> Given entries
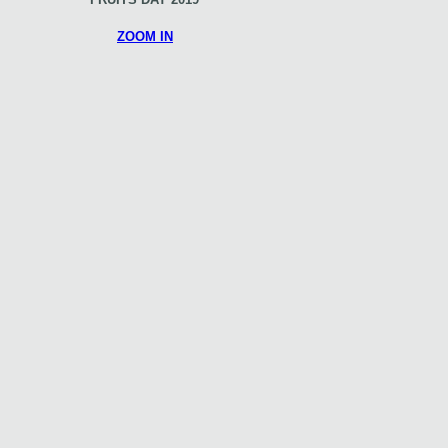
ZOOM IN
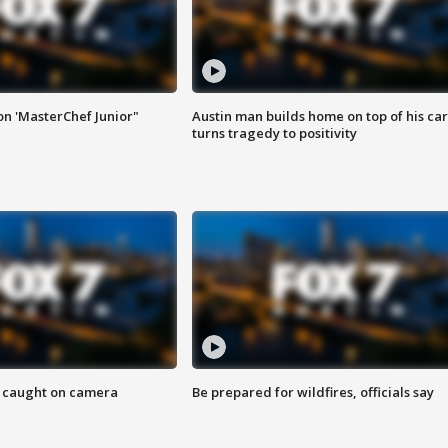
on 'MasterChef Junior"
Austin man builds home on top of his car
turns tragedy to positivity
ef caught on camera
Be prepared for wildfires, officials say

> What the task asks
Starting with the line that has "turns tragedy to positivity", print each remaining line of the listing exactly.

> Task solution
turns tragedy to positivity
ef caught on camera
Be prepared for wildfires, officials say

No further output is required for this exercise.